Unfortunately I have not been able to locate a version of this film streaming on the Internet. WorldCat lists a number of libraries that have the film on VHS tape, but none are closer than 1,100 miles from my home. I would really like to obtain a tape of the complete film. The eyewitness accounts it contains should not be lost to history. The film was apparently also episode #48 of the "Time Machine With Jack Perkins" television series.

Near the movie theater the museum has re-created a room that shows the hospital facilities at a typical POW camp, complete with life size soldier and doctor mannequins. One can walk around the small room and see their activities up close.

Then a stairway leads to many more exhibits upstairs, with display cases holding many artifacts from the POW camps, including examples of the single small bandana size pieces of cloth that served as the only piece of clothing that many POWs wore in the extreme heat.  

There are also large maps that show where the camps were located and where burial sites were located that contained remains that were eventually transferred to the Kanchanaburi War Cemetery. 

There is also a large display of the AZON bombs, which were the first smart bombs ever used in a war. SPOILER ALERT. The American USAAF 493rd Bomb Squadron, known as the AZON Squadron, flying B-24 aircraft from Pandaveswar, India used these bombs to destroy bridge after bridge along the Death Railway. Finally on 13 February 1945, after many failed attempts using conventional bombs, Frank Nelson, the bombardier in one B-24 piloted by Lt. Gene Morris, was able to take out one span (another account says two spans) of their primary target from a low level of 300 feet, the concrete and steel bridge known as bridge 277. Many planes had gone after that bridge and one life was lost in all of those planes. They later learned that bridge 277 was the famous "Bridge on the River Kwai." Be sure to read the first-hand account about that bombing campaign and its eventual success, as well as the second one. The bridge was NOT destroyed in the way it was shown in the 1957 film. A total of 459 AZON bombs destroyed  27 bridges along the Death Railway line. 

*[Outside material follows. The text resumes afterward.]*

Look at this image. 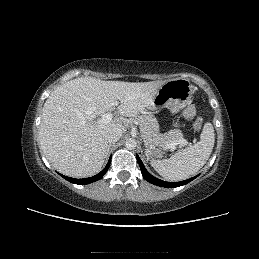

It should be noted that there are discrepancies in the reporting of these events found on the Internet. The second report linked to above makes no mention at all of the AZON bombs and it reports many dates by the day and month, but without the year. It only mentions a year once, referring to an event in March 1944 said to be AFTER the bridge was taken out. Surely that date should be March 1945. An even more egregious error is contained in the Wikipedia article on the Burma Railway that reports, "According to Hellfire Tours in Thailand, 'The two bridges were successfully bombed on 13 February 1945 by the Royal Air Force.' " Other sources universally attribute the lethal hit to an AZON bomb from the USAAF 493rd Bomb Squadron, not the RAF.    


These bombs are on display at the museum and there are also two installed at the head of the bridge, which we would visit later in that same day. A display at the museum gives slightly different numbers about the use of the AZON bombs along the Death Railway, as follows.

Number of bridges attacked by bombers: 36 with AZON bombs; 19 without AZON bombs.

Number of bombs dropped: 413 AZON bombs and 438 conventional bombs.

Number of bridges destroyed: 23 by AZON bombs and 3 by conventional bombs.

Number of bridges partially damaged: 3 by AZON bombs and zero by conventional bombs.

Clearly the AZON bombs made the difference in these bombing campaigns.

At the museum I also made notes of the number of deaths reported during three different time periods along the Death Railway, as follows.

Number of deaths, July 1942 - February 1943

   Americans - zero; Australians - 27; Dutch - 136; British - 255

Number of deaths, March 1943 - May 1943

   Americans - 4; Australians - 148; Dutch - 418; British - 430

Number of deaths, June 1943 - October 1943

   Americans - 88; Australians - 1,630; Dutch - 1,303; British - 4,283

A visit to this museum is both an educational and a sobering experience!